The problem >> All entries must be set down once more, precisely as given.
***
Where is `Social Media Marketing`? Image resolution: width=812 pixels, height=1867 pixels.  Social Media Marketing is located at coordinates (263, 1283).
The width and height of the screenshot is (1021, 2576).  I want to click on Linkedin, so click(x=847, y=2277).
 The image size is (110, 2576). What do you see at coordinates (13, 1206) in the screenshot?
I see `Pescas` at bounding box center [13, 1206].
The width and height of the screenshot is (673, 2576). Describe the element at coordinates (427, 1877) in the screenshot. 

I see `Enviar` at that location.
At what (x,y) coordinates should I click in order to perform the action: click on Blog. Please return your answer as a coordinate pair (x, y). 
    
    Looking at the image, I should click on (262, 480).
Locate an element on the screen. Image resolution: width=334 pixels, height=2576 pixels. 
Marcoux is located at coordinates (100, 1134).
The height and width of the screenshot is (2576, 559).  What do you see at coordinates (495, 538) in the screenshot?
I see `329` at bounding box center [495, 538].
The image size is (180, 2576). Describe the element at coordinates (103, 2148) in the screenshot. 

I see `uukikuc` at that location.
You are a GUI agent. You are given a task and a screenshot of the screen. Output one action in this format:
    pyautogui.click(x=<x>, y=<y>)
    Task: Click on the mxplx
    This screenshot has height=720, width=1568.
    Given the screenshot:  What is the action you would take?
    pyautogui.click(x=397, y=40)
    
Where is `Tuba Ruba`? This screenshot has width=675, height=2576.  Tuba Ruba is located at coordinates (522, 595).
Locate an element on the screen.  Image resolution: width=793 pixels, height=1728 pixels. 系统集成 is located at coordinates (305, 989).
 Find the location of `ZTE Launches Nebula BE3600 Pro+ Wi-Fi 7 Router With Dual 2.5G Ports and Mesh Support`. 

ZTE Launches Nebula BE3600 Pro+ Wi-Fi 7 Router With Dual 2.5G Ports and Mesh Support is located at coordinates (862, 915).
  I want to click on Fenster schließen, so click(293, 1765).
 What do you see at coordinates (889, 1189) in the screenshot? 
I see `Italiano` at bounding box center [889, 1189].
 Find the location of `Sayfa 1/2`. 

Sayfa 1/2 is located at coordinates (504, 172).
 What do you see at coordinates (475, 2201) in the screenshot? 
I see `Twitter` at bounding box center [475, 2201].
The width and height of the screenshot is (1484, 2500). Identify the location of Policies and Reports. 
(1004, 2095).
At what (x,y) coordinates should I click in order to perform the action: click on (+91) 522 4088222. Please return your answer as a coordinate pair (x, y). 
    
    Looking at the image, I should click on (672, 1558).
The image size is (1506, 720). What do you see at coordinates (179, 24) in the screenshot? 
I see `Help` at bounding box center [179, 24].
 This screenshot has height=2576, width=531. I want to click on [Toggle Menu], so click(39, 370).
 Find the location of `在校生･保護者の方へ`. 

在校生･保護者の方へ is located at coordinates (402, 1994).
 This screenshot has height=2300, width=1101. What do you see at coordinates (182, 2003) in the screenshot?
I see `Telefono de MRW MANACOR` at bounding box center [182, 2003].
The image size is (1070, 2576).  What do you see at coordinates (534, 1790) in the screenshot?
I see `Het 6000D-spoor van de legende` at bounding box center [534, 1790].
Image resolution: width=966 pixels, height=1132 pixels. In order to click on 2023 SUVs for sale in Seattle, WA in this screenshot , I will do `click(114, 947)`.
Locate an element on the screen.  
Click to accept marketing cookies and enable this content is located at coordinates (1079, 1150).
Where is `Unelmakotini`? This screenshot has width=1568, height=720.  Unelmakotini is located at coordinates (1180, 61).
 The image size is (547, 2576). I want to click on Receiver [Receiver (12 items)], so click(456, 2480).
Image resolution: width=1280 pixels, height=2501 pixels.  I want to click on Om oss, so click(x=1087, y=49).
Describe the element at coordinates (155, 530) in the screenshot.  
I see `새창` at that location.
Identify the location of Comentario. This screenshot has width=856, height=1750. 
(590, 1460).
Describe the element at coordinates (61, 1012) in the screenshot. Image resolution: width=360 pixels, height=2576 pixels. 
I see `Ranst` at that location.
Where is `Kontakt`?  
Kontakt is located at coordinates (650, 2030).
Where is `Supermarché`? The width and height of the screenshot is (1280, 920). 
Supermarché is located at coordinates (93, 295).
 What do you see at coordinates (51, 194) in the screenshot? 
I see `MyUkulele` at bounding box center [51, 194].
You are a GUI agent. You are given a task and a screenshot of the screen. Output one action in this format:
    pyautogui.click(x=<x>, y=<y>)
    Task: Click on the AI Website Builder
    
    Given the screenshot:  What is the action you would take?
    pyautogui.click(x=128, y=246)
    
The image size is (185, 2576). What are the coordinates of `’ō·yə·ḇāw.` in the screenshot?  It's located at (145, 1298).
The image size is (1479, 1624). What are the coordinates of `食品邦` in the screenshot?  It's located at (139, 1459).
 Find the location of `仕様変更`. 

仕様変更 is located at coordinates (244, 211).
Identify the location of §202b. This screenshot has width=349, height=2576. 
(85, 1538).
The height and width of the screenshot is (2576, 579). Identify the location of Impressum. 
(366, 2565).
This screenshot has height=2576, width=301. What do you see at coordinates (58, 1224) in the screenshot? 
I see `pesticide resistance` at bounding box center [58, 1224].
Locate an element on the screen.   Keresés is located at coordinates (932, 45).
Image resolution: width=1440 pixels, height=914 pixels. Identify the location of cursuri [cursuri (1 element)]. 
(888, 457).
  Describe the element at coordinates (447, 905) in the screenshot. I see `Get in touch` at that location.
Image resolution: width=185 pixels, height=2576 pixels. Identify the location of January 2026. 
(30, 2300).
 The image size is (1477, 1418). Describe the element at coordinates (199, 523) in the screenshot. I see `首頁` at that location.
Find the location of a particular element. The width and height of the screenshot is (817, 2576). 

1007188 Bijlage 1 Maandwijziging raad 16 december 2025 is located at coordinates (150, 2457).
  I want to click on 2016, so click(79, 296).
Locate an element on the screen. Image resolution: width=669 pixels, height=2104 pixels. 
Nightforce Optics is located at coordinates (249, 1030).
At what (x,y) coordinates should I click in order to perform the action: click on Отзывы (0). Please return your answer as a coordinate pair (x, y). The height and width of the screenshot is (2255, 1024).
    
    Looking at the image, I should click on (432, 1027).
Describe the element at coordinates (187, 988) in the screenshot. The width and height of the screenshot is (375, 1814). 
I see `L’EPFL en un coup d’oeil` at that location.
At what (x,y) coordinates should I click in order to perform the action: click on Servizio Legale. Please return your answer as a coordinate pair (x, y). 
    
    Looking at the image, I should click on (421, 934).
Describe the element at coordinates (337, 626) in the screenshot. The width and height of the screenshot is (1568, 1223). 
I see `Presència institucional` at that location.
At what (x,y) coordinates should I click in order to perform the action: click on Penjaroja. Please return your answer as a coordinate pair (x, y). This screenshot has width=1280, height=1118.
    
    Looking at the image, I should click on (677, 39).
***
Result for this exercise >>
Where is `Social Media Marketing`? Image resolution: width=812 pixels, height=1867 pixels.  Social Media Marketing is located at coordinates (263, 1283).
The width and height of the screenshot is (1021, 2576).  I want to click on Linkedin, so click(x=847, y=2277).
 The image size is (110, 2576). What do you see at coordinates (13, 1206) in the screenshot?
I see `Pescas` at bounding box center [13, 1206].
The width and height of the screenshot is (673, 2576). Describe the element at coordinates (427, 1877) in the screenshot. 

I see `Enviar` at that location.
At what (x,y) coordinates should I click in order to perform the action: click on Blog. Please return your answer as a coordinate pair (x, y). 
    
    Looking at the image, I should click on (262, 480).
Locate an element on the screen. Image resolution: width=334 pixels, height=2576 pixels. 
Marcoux is located at coordinates (100, 1134).
The height and width of the screenshot is (2576, 559).  What do you see at coordinates (495, 538) in the screenshot?
I see `329` at bounding box center [495, 538].
The image size is (180, 2576). Describe the element at coordinates (103, 2148) in the screenshot. 

I see `uukikuc` at that location.
You are a GUI agent. You are given a task and a screenshot of the screen. Output one action in this format:
    pyautogui.click(x=<x>, y=<y>)
    Task: Click on the mxplx
    This screenshot has height=720, width=1568.
    Given the screenshot:  What is the action you would take?
    pyautogui.click(x=397, y=40)
    
Where is `Tuba Ruba`? This screenshot has width=675, height=2576.  Tuba Ruba is located at coordinates (522, 595).
Locate an element on the screen.  Image resolution: width=793 pixels, height=1728 pixels. 系统集成 is located at coordinates (305, 989).
 Find the location of `ZTE Launches Nebula BE3600 Pro+ Wi-Fi 7 Router With Dual 2.5G Ports and Mesh Support`. 

ZTE Launches Nebula BE3600 Pro+ Wi-Fi 7 Router With Dual 2.5G Ports and Mesh Support is located at coordinates (862, 915).
  I want to click on Fenster schließen, so click(293, 1765).
 What do you see at coordinates (889, 1189) in the screenshot? 
I see `Italiano` at bounding box center [889, 1189].
 Find the location of `Sayfa 1/2`. 

Sayfa 1/2 is located at coordinates (504, 172).
 What do you see at coordinates (475, 2201) in the screenshot? 
I see `Twitter` at bounding box center [475, 2201].
The width and height of the screenshot is (1484, 2500). Identify the location of Policies and Reports. 
(1004, 2095).
At what (x,y) coordinates should I click in order to perform the action: click on (+91) 522 4088222. Please return your answer as a coordinate pair (x, y). 
    
    Looking at the image, I should click on (672, 1558).
The image size is (1506, 720). What do you see at coordinates (179, 24) in the screenshot? 
I see `Help` at bounding box center [179, 24].
 This screenshot has height=2576, width=531. I want to click on [Toggle Menu], so click(39, 370).
 Find the location of `在校生･保護者の方へ`. 

在校生･保護者の方へ is located at coordinates (402, 1994).
 This screenshot has height=2300, width=1101. What do you see at coordinates (182, 2003) in the screenshot?
I see `Telefono de MRW MANACOR` at bounding box center [182, 2003].
The image size is (1070, 2576).  What do you see at coordinates (534, 1790) in the screenshot?
I see `Het 6000D-spoor van de legende` at bounding box center [534, 1790].
Image resolution: width=966 pixels, height=1132 pixels. In order to click on 2023 SUVs for sale in Seattle, WA in this screenshot , I will do `click(114, 947)`.
Locate an element on the screen.  
Click to accept marketing cookies and enable this content is located at coordinates (1079, 1150).
Where is `Unelmakotini`? This screenshot has width=1568, height=720.  Unelmakotini is located at coordinates (1180, 61).
 The image size is (547, 2576). I want to click on Receiver [Receiver (12 items)], so click(456, 2480).
Image resolution: width=1280 pixels, height=2501 pixels.  I want to click on Om oss, so click(x=1087, y=49).
Describe the element at coordinates (155, 530) in the screenshot.  
I see `새창` at that location.
Identify the location of Comentario. This screenshot has width=856, height=1750. 
(590, 1460).
Describe the element at coordinates (61, 1012) in the screenshot. Image resolution: width=360 pixels, height=2576 pixels. 
I see `Ranst` at that location.
Where is `Kontakt`?  
Kontakt is located at coordinates (650, 2030).
Where is `Supermarché`? The width and height of the screenshot is (1280, 920). 
Supermarché is located at coordinates (93, 295).
 What do you see at coordinates (51, 194) in the screenshot? 
I see `MyUkulele` at bounding box center [51, 194].
You are a GUI agent. You are given a task and a screenshot of the screen. Output one action in this format:
    pyautogui.click(x=<x>, y=<y>)
    Task: Click on the AI Website Builder
    
    Given the screenshot:  What is the action you would take?
    pyautogui.click(x=128, y=246)
    
The image size is (185, 2576). What are the coordinates of `’ō·yə·ḇāw.` in the screenshot?  It's located at (145, 1298).
The image size is (1479, 1624). What are the coordinates of `食品邦` in the screenshot?  It's located at (139, 1459).
 Find the location of `仕様変更`. 

仕様変更 is located at coordinates (244, 211).
Identify the location of §202b. This screenshot has width=349, height=2576. 
(85, 1538).
The height and width of the screenshot is (2576, 579). Identify the location of Impressum. 
(366, 2565).
This screenshot has height=2576, width=301. What do you see at coordinates (58, 1224) in the screenshot? 
I see `pesticide resistance` at bounding box center [58, 1224].
Locate an element on the screen.   Keresés is located at coordinates (932, 45).
Image resolution: width=1440 pixels, height=914 pixels. Identify the location of cursuri [cursuri (1 element)]. 
(888, 457).
  Describe the element at coordinates (447, 905) in the screenshot. I see `Get in touch` at that location.
Image resolution: width=185 pixels, height=2576 pixels. Identify the location of January 2026. 
(30, 2300).
 The image size is (1477, 1418). Describe the element at coordinates (199, 523) in the screenshot. I see `首頁` at that location.
Find the location of a particular element. The width and height of the screenshot is (817, 2576). 

1007188 Bijlage 1 Maandwijziging raad 16 december 2025 is located at coordinates (150, 2457).
  I want to click on 2016, so click(79, 296).
Locate an element on the screen. Image resolution: width=669 pixels, height=2104 pixels. 
Nightforce Optics is located at coordinates (249, 1030).
At what (x,y) coordinates should I click in order to perform the action: click on Отзывы (0). Please return your answer as a coordinate pair (x, y). The height and width of the screenshot is (2255, 1024).
    
    Looking at the image, I should click on (432, 1027).
Describe the element at coordinates (187, 988) in the screenshot. The width and height of the screenshot is (375, 1814). 
I see `L’EPFL en un coup d’oeil` at that location.
At what (x,y) coordinates should I click in order to perform the action: click on Servizio Legale. Please return your answer as a coordinate pair (x, y). 
    
    Looking at the image, I should click on (421, 934).
Describe the element at coordinates (337, 626) in the screenshot. The width and height of the screenshot is (1568, 1223). 
I see `Presència institucional` at that location.
At what (x,y) coordinates should I click in order to perform the action: click on Penjaroja. Please return your answer as a coordinate pair (x, y). This screenshot has width=1280, height=1118.
    
    Looking at the image, I should click on (677, 39).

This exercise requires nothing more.